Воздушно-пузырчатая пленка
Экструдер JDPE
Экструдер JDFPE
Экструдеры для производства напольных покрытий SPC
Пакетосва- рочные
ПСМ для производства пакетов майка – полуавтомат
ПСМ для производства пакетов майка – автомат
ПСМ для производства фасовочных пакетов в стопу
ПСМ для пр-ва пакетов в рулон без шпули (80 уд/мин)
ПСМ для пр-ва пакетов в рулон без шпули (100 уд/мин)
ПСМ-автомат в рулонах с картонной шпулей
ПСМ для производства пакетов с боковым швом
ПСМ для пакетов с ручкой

════

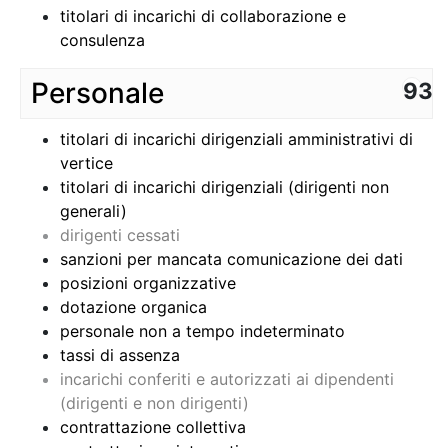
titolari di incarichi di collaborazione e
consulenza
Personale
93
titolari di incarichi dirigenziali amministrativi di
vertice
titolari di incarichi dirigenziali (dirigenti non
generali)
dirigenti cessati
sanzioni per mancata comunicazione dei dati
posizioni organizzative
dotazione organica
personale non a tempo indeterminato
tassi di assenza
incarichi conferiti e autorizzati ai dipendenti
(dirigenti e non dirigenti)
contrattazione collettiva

════

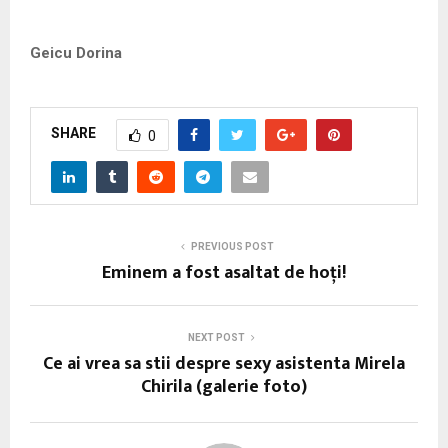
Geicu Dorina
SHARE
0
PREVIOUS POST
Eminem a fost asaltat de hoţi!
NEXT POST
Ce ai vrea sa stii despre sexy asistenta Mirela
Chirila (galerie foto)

════

Find "Воздушно-пузырчатая пленка" in the entries above and copy that whole line exactly, then each line after it through the line that contains "ПСМ для пакетов с ручкой".

Воздушно-пузырчатая пленка
Экструдер JDPE
Экструдер JDFPE
Экструдеры для производства напольных покрытий SPC
Пакетосва- рочные
ПСМ для производства пакетов майка – полуавтомат
ПСМ для производства пакетов майка – автомат
ПСМ для производства фасовочных пакетов в стопу
ПСМ для пр-ва пакетов в рулон без шпули (80 уд/мин)
ПСМ для пр-ва пакетов в рулон без шпули (100 уд/мин)
ПСМ-автомат в рулонах с картонной шпулей
ПСМ для производства пакетов с боковым швом
ПСМ для пакетов с ручкой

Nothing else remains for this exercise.